The R binary data file 'http://www.ped-em.org/appy.rda' contains
the following variables from a pilot study of 138 children with
'dx' eventual diagnosis: 0=no appendicitis, 1=appendicitis
'wbc' total white blood cell count
'priorprob' Clinical predicted probability of appendicitis
'doc' doctor who assigned 'priorprob'
After taking a history and performing a physical examination, the ER doctor
was asked to make a vertical mark on a 100 mm horizontal line to represent
her estimate of the (percent) probability that the patient had appendicitis.
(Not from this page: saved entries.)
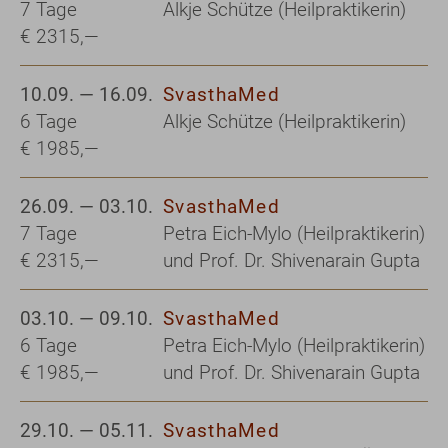
7 Tage
Alkje Schütze (Heilpraktikerin)
€ 2315,—
10.09. — 16.09.
SvasthaMed
6 Tage
Alkje Schütze (Heilpraktikerin)
€ 1985,—
26.09. — 03.10.
SvasthaMed
7 Tage
Petra Eich-Mylo (Heilpraktikerin)
€ 2315,—
und Prof. Dr. Shivenarain Gupta
03.10. — 09.10.
SvasthaMed
6 Tage
Petra Eich-Mylo (Heilpraktikerin)
€ 1985,—
und Prof. Dr. Shivenarain Gupta
29.10. — 05.11.
SvasthaMed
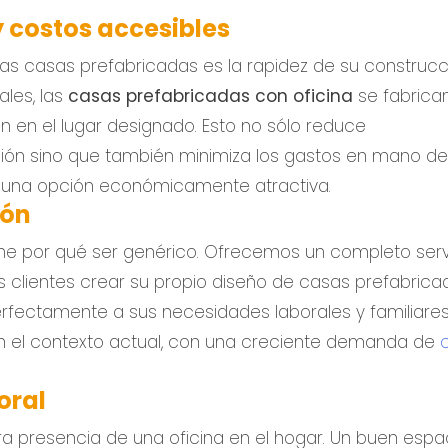
y costos accesibles
las casas prefabricadas es la rapidez de su construcc
ales, las
casas prefabricadas con oficina
se fabrica
 en el lugar designado. Esto no sólo reduce
ción sino que también minimiza los gastos en mano d
s una opción económicamente atractiva.
ión
ene por qué ser genérico. Ofrecemos un completo serv
s clientes crear su propio diseño de casas prefabrica
rfectamente a sus necesidades laborales y familiares.
en el contexto actual, con una creciente demanda de
oral
ra presencia de una oficina en el hogar. Un buen espa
My initial thought was to fit a multiple logistic regression model:
m1 <- glm(dx ~ gender + priorprob + wbc + doc, family=binomial, data=appy)
However, it seems likely that each doctor interpreted the probability scale
differently. The 23 doctors evaluated from 1 to 17 patients each. I'm
not primarily interest in predictions by a specific clinician. Thus,
it seems to make sense to fit a generalized linear mixed model.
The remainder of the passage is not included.